Evaluation of a Previously Developed Predictive Model for Infective Endocarditis in 320 Patients Presenting with Fever at 4 Centers in Japan Between January 2018 and December 2020

Background

Diagnosing infective endocarditis (IE) is difficult due to its non-specific manifestations and physical and laboratory findings [1]. When using the modified Duke criteria (m-DC), various advanced medical modalities, including multiple blood cultures, transthoracic or transesophageal echocardiography, computed tomography (CT), and magnetic reasoning image (MRI), are required [2]. Thus, reaching a definitive IE diagnosis is almost impossible at medical facilities that do not have access to these modalities.
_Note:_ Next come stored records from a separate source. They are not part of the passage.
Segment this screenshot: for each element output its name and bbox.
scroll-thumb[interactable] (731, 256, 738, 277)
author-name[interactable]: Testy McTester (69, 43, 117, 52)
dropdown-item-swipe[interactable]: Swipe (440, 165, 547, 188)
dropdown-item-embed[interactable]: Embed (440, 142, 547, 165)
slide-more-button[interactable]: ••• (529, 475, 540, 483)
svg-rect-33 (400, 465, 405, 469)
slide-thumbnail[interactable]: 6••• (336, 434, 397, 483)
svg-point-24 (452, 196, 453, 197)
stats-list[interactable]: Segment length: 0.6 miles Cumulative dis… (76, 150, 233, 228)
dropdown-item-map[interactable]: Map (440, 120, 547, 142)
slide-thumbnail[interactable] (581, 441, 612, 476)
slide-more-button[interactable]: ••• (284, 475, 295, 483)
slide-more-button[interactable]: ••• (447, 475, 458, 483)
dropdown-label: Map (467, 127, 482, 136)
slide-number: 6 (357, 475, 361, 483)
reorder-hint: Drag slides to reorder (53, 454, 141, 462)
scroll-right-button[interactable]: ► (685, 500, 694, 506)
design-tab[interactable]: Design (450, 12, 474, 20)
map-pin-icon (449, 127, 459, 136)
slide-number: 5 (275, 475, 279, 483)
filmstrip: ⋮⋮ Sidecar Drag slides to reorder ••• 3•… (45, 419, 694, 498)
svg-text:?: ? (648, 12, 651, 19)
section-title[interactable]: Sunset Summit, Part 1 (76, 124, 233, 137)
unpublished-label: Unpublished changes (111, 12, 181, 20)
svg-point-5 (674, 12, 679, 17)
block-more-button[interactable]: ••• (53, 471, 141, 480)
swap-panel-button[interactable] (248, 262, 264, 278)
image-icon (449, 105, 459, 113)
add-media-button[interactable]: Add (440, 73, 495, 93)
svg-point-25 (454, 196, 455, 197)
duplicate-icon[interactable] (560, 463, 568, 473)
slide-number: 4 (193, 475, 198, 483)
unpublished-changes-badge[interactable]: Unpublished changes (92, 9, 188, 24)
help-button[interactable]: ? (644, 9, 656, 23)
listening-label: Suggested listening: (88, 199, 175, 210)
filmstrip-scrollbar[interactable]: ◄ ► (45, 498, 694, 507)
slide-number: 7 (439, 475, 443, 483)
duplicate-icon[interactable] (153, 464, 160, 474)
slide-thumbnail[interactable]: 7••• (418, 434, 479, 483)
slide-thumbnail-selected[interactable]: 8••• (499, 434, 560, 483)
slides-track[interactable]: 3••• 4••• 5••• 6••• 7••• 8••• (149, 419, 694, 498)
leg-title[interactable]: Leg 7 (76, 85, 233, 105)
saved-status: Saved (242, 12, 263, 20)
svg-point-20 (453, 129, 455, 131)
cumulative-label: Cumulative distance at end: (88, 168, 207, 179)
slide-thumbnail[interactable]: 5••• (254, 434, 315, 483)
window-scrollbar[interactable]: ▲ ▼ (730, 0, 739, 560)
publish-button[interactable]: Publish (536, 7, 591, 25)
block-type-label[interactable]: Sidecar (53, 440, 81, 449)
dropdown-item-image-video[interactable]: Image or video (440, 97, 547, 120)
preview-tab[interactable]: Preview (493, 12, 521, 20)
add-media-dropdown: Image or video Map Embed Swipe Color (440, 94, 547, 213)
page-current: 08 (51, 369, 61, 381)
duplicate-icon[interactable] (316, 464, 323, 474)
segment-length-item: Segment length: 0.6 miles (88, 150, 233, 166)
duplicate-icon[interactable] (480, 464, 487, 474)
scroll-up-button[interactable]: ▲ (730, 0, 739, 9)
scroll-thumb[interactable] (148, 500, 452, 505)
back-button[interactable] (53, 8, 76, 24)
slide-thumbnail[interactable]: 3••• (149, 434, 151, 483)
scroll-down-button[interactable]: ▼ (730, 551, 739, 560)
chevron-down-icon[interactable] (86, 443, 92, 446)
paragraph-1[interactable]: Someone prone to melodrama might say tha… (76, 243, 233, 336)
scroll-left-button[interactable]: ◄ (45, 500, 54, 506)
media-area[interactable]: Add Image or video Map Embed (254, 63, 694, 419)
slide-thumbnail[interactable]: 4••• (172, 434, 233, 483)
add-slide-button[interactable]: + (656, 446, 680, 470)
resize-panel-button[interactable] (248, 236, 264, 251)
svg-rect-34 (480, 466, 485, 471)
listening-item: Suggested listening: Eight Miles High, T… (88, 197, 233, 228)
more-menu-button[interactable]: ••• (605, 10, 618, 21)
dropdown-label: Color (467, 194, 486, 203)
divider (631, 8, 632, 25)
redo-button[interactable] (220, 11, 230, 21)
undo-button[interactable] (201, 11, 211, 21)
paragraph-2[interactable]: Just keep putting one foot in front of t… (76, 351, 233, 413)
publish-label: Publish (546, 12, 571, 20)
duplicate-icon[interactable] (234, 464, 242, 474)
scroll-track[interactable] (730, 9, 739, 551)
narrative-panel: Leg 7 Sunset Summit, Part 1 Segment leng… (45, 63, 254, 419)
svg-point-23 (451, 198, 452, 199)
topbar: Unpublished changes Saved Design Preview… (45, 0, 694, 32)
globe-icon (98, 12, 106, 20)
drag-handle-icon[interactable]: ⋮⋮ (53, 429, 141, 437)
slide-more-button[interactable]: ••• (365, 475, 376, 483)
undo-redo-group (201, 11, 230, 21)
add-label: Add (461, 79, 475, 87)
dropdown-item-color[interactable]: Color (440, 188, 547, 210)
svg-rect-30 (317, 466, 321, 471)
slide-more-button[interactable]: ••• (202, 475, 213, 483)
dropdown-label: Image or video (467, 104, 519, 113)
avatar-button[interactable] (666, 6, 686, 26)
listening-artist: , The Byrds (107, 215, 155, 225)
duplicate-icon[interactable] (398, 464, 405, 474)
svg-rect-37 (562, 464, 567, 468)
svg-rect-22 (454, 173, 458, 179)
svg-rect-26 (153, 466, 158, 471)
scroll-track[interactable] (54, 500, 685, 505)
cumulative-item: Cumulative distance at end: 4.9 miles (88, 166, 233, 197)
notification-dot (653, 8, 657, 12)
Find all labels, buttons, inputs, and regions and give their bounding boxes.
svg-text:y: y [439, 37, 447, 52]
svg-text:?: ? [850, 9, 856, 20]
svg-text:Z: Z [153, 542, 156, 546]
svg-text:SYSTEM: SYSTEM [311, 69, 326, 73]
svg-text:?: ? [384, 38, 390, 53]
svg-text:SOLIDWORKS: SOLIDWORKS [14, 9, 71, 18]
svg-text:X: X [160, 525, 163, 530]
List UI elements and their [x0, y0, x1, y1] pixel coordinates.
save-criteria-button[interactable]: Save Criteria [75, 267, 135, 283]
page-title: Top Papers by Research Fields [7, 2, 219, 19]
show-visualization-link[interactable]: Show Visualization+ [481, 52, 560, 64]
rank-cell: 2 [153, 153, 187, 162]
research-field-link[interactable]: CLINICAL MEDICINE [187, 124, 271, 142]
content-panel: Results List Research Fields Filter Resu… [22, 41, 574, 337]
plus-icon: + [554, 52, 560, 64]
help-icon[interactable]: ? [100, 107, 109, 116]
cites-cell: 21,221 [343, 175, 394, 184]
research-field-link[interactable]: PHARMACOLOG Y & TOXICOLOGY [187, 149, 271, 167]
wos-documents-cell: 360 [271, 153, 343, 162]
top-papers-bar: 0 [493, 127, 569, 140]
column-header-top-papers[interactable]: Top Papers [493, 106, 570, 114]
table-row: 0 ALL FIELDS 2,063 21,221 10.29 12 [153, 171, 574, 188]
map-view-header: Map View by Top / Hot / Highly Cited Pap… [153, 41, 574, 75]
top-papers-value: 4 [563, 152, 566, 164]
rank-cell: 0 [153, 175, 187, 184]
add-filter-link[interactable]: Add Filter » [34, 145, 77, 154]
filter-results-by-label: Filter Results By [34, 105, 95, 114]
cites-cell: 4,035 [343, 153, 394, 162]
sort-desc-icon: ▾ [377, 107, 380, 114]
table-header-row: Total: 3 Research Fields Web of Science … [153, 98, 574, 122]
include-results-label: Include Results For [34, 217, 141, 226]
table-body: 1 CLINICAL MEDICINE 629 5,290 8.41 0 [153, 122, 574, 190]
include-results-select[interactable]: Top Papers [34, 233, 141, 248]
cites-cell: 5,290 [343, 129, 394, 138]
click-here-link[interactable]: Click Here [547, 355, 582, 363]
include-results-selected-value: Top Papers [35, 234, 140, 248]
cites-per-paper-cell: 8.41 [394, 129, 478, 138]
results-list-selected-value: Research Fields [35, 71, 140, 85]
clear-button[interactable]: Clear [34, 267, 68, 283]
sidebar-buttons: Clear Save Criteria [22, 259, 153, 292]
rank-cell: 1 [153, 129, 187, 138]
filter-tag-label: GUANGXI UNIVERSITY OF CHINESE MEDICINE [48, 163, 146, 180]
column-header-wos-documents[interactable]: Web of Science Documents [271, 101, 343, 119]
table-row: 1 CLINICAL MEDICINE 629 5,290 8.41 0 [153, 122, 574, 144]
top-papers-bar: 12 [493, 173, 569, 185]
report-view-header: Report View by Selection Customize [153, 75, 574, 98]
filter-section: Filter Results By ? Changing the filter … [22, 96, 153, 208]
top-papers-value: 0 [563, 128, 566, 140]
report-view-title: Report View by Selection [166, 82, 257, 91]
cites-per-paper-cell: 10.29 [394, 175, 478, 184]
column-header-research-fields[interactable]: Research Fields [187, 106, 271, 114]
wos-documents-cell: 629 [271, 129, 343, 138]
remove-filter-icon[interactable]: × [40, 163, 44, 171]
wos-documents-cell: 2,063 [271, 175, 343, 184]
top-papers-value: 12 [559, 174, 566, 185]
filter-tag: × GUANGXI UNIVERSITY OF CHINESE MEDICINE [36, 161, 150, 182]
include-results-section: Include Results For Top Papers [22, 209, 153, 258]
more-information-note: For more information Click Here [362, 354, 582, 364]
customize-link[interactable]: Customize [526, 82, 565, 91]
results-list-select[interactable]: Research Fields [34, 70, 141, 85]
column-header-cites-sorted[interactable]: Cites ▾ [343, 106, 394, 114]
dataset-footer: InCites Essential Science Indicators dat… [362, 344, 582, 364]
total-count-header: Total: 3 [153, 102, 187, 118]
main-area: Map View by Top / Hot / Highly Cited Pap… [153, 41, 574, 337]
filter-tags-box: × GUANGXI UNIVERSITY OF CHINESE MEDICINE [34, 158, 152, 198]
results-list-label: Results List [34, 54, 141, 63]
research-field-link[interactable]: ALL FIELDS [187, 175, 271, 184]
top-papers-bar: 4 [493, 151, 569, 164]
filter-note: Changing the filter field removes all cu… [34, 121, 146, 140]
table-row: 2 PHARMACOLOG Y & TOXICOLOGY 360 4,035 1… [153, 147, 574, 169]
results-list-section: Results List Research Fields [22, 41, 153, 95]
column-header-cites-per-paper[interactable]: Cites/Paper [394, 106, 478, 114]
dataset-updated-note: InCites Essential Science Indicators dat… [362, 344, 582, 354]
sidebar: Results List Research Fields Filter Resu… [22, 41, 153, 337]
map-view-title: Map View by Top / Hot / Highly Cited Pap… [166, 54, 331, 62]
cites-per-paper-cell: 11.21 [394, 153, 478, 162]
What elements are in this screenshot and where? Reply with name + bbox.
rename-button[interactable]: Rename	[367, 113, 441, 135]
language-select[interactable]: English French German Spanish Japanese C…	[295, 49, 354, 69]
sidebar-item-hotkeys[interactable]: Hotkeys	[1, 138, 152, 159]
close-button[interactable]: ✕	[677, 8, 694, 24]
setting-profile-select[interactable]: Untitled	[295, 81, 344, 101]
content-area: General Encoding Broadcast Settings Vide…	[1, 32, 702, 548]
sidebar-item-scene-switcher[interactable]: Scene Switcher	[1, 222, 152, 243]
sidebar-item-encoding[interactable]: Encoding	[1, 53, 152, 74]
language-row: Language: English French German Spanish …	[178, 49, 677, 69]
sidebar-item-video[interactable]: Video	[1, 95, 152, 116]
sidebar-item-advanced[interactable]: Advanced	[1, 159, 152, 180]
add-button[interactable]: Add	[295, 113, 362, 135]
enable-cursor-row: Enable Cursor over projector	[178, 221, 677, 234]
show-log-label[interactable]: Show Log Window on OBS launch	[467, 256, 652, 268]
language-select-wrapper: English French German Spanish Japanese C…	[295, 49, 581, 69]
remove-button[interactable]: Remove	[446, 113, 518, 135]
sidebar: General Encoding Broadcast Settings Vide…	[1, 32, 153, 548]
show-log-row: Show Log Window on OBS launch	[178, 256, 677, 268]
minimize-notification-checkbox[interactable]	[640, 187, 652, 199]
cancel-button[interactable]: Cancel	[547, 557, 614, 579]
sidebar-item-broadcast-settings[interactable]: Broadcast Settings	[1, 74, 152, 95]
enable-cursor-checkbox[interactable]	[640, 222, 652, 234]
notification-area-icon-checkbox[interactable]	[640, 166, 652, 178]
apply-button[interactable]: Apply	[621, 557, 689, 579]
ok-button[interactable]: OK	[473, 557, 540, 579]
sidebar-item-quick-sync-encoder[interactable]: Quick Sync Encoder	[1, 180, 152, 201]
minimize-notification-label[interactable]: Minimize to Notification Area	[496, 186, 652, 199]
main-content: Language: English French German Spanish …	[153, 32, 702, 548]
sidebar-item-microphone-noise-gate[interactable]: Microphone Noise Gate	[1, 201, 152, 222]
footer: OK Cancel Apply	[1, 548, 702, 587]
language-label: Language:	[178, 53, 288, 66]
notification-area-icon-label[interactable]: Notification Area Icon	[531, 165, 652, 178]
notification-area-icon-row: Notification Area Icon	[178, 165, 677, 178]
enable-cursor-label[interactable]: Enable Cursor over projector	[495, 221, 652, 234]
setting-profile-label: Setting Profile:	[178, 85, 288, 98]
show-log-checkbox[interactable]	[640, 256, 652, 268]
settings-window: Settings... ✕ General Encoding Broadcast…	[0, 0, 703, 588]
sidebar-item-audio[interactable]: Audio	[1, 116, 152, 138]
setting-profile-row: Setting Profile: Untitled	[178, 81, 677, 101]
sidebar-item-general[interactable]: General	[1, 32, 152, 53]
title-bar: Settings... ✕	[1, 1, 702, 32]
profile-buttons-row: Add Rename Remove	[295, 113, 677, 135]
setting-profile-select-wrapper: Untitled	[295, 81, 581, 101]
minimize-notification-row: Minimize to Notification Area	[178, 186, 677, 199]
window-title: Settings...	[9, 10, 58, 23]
It is also impractical to perform these examinations on all patients with fever of unknown cause, even in hospitals that provide high-level medical services, because of the burden on patients and medical staff, as well as the high medical cost. In such situations, antibiotics may be administered before obtaining blood culture samples [3,4], possibly making diagnosis more difficult and with a poorer prognosis [4,5].

Therefore, developing prediction models that are easier to use than the m-DC and that are usable before performing examinations with advanced medical modalities is desirable. Previous prediction models can only be used after detection of specific bacteria, such as Staphylococcus aureus, Viridans streptococci, or Enterococcus spp., by blood culture [6–10]. Thus, in a previous single-center case-control study, we developed an IE prediction model for use in patients with undiagnosed fever (UF) at a rural university hospital in Japan, which was reported in 2021 [11]. The prediction model formula is as follow: −8.350 + {transfer by ambulance (Present=4.087, Absent=0)} + {cardiac murmur on admission (Present=2.844, Absent=0)} + {pleural fluid (Present=1.440, Absent=0)} + {neutrophil count (%)×0.090} + {platelet count (103/μL)×(−0.057)}. The predictive occurrence of IE is then calculated according to the following formula: 100×exp(score) ÷ {1+exp(score)}. This model makes it possible to evaluate the probability of IE immediately after admission without knowing the blood culture results using only simple and readily available indicators, including ambulance transfer; presence of cardiac murmur; presence of pleural effusion; blood neutrophil percentage; and platelet count. However, it is unclear whether our model is also valid at other hospitals because the characteristics of patients and the reasons for ambulance transfer may differ among regions [12]. Therefore, this study aimed to evaluate a previously developed predictive model for IE in 320 patients (completely different patients from our previous study) presenting with fever at 4 centers in Japan between January 2018 and December 2020.

Material and Methods

ETHICAL CONSIDERATIONS:

The Ethics Committee of Saga University Hospital approved the study (file number: 2020-11-R-10), which was conducted in accordance with Ethical Guidelines for Medical and Health Research Involving Human Subjects in Japan and the Declaration of Helsinki. The requirement for written informed consent was waived by the Ethics Committee of Saga University Hospital due to the retrospective study design. All patients were informed about the purpose of the study via the website of the clinical research center of each university hospital and provided consent as per the comprehensive agreement method. Patient anonymity was protected. This study is registered in the University hospital Medical Information Network (UMIN) at www.umin.ac.jp (UMIN ID: UMIN000042965).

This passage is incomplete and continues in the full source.